NOTA DE ESCLARECEIMENTO
A MMX Amapá Mineração Ltda. ("MMX Amapá"),
em vista das recentes notícias referentes à investigação
promovida pela Polícia Federal em face da outorga de concessão
ferroviária em favor de sua subsidiária MMX Logística
do Amapá Ltda. ("MMX Logística") e de outros
supostos atos, esclarece que:
1) A Estrada de Ferro do Amapá ("EFA") foi construída
em 1957 pela Icomi (Grupo Caemi) e devolvida ao Estado em 2004, após
intensa batalha judicial, travada pelo fato de que não interessava
ao Estado assumir a administração de estrada de ferro
deficitária, que consumia em média R$300 mil por mês
do caixa estadual, e em precário estado de conservação.
Em 2005, a situação de conservação da
EFA expunha, constantemente, seus usuários a risco de acidentes,
em função do seu abandono pelo antigo concessionário.
2) Nesse contexto, a MMX Amapá prontificou-se a operá-la
emergencialmente, na qualidade de permissionária, pelo prazo
de 6 meses, mediante garantia do Estado de que acataria determinação
judicial (suscitada pela União Federal) de realizar licitação
e de que incluiria no correspondente edital cláusula que garantisse
o ressarcimento, pelo licitante vencedor, dos investimentos inadiáveis
na recuperação da ferrovia.
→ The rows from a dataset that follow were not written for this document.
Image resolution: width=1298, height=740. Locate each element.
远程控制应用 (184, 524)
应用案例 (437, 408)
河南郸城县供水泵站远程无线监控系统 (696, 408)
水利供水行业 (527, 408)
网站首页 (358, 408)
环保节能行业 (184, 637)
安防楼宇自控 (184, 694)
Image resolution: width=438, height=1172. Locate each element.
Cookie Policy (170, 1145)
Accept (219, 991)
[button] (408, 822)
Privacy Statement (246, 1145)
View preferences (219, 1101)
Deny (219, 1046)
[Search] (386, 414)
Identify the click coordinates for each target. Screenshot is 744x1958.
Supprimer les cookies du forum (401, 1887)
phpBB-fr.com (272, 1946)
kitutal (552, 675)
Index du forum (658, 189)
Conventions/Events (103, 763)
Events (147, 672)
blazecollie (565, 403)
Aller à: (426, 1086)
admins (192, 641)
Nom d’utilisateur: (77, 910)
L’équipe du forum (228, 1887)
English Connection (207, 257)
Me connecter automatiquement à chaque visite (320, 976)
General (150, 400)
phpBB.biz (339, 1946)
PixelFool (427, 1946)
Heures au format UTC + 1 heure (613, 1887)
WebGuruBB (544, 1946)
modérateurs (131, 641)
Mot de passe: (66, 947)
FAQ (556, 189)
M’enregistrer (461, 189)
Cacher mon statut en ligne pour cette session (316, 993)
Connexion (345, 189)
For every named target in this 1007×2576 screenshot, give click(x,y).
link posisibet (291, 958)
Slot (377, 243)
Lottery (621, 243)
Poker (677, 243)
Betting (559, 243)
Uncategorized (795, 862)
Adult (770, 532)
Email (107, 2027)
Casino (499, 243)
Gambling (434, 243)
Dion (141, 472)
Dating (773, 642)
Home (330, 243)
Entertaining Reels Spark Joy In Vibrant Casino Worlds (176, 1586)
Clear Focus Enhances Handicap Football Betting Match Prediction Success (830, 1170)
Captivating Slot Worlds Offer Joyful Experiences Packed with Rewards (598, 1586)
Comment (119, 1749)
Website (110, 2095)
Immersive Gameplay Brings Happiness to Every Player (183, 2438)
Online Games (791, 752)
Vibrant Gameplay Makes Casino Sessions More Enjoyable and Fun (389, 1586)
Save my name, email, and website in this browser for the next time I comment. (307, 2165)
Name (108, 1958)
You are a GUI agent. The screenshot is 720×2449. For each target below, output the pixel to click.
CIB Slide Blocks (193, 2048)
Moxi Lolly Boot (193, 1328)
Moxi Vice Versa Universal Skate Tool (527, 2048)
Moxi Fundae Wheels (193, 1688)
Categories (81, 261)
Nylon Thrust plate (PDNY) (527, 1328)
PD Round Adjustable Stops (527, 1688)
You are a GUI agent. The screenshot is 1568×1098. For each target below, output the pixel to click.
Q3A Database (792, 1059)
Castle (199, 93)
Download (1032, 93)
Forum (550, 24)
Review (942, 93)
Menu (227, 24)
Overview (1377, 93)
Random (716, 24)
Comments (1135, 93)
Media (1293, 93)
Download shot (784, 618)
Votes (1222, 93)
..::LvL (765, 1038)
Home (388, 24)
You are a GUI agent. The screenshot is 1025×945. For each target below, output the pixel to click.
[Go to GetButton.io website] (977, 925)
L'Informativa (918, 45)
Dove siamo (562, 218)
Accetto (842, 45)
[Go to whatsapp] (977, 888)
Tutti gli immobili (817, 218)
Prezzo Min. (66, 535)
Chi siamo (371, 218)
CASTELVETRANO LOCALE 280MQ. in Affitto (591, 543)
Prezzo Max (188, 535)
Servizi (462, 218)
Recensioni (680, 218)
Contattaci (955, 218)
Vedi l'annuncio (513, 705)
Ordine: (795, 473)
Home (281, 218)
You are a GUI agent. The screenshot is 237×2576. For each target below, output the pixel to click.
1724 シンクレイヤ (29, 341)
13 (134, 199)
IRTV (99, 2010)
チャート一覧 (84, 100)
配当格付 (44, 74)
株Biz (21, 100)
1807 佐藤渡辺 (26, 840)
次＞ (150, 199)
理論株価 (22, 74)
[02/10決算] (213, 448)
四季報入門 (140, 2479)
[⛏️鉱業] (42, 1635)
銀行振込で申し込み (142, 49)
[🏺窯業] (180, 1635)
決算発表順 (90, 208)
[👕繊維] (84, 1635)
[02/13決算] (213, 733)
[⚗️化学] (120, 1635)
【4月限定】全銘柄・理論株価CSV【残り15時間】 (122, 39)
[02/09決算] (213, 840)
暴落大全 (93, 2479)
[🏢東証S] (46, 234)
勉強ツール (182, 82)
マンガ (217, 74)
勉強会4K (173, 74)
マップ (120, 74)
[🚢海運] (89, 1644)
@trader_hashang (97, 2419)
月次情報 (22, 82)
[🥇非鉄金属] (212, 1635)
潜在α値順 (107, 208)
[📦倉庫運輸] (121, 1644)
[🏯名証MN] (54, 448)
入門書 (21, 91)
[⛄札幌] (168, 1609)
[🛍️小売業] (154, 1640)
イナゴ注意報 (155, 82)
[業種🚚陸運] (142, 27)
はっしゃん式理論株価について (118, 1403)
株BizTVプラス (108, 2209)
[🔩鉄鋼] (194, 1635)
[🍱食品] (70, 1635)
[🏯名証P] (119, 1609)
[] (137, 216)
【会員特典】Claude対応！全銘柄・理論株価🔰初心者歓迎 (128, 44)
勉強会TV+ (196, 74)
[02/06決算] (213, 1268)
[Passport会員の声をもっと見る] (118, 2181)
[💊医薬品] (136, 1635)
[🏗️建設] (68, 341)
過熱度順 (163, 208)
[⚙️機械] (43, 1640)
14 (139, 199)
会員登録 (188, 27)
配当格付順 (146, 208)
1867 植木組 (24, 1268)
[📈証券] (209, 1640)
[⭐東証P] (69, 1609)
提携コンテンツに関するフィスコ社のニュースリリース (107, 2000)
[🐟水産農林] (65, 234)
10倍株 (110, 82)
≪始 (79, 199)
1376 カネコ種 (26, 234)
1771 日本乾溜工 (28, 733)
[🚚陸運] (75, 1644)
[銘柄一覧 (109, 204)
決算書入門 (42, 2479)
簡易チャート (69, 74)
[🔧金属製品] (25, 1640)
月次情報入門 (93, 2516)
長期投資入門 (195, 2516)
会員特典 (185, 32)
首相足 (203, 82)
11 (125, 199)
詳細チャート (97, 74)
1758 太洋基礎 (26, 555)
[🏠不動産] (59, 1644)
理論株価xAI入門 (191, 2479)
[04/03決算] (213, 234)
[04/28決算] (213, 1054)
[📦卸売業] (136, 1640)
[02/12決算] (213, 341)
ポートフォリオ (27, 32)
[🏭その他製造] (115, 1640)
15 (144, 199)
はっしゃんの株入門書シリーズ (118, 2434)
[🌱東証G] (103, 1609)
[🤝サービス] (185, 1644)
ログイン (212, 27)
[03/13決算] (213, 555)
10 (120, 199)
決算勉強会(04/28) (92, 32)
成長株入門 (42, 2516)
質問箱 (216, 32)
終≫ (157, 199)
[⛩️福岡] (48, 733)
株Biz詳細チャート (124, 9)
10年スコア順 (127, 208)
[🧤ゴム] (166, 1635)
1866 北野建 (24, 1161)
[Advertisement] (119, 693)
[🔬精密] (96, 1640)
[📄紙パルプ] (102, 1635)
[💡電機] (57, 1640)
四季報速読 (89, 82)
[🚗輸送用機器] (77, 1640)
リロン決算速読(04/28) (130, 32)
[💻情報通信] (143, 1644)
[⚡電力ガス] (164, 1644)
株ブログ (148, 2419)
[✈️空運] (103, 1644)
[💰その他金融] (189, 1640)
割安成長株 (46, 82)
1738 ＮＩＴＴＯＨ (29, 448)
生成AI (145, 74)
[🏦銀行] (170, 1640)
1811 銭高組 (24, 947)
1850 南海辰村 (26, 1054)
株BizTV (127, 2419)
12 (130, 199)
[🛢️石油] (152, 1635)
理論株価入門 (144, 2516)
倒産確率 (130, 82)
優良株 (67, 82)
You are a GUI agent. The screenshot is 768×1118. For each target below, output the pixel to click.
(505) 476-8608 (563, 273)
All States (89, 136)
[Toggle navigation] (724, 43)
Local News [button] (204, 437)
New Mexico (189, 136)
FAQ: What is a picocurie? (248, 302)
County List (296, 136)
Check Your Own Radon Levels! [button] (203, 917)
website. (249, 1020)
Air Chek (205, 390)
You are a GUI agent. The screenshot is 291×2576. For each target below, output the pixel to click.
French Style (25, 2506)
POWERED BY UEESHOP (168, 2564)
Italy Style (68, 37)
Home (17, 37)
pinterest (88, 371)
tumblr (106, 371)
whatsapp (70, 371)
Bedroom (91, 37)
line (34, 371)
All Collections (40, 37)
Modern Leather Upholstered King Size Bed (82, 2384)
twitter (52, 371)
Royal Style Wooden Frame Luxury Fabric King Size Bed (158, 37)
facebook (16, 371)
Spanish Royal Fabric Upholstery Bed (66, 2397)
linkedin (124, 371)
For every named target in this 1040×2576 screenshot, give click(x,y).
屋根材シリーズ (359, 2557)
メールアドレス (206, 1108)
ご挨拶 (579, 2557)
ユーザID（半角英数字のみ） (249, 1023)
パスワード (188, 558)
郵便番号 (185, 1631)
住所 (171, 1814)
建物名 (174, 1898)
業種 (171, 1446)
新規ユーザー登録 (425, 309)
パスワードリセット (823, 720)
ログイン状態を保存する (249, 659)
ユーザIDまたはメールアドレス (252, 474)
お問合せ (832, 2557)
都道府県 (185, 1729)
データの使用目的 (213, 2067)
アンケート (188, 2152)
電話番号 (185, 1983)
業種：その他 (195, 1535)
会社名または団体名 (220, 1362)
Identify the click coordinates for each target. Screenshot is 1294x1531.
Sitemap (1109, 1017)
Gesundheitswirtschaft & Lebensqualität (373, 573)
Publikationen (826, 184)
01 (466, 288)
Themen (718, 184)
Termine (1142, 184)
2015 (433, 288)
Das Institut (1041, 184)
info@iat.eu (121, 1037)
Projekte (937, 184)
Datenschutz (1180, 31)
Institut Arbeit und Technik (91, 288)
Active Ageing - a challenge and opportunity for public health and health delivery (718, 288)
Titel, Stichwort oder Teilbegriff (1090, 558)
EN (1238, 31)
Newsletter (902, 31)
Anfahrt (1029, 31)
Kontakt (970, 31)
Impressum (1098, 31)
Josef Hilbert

No contrato de permissão,
a MMX Amapá se comprometeu ao investimento mínimo de
R$ 3 milhões no prazo de 6 meses e sem garantias adicionais,
além de manter as operações com o mesmo prejuízo
operacional de antes.
3) Posteriormente, a licitação na modalidade de maior
valor de outorga, ou seja, quem apresentasse a maior oferta pela EFA
seria declarado vencedor do certame, teve seu Edital regularmente
publicado e a vistoria conjunta das instalações da EFA
nele prevista ocorreu com a presença de 7 empresas.
Entretanto, na sessão inicial da concorrência pública,
realizada em 31/01/06, apenas empresa do mesmo grupo econômico
que a MMX Amapá apresentou a garantia de proposta exigida pelo
contrato, mediante fiança bancária de cerca de R$ 1,6
milhão.
4) O processo licitatório que redundou na concessão
da EFA foi questionado sem sucesso perante o Poder Judiciário.
5) Ao contrário do que foi noticiado - que a licitação
havia sido "dirigida" pela MMX Amapá -, a concorrência
pública em questão tratou-se de licitação
de maior preço, cujas regras e garantias exigidas dos licitantes
foram proporcionais às responsabilidades deles exigidas pelo
serviço público a ser prestado, sem qualquer intenção
de excluir a participação de competidores idôneos.
Qualquer pessoa que revise o edital, que se encontra à disposição
da população no site da MMX (www.mmx.com.br)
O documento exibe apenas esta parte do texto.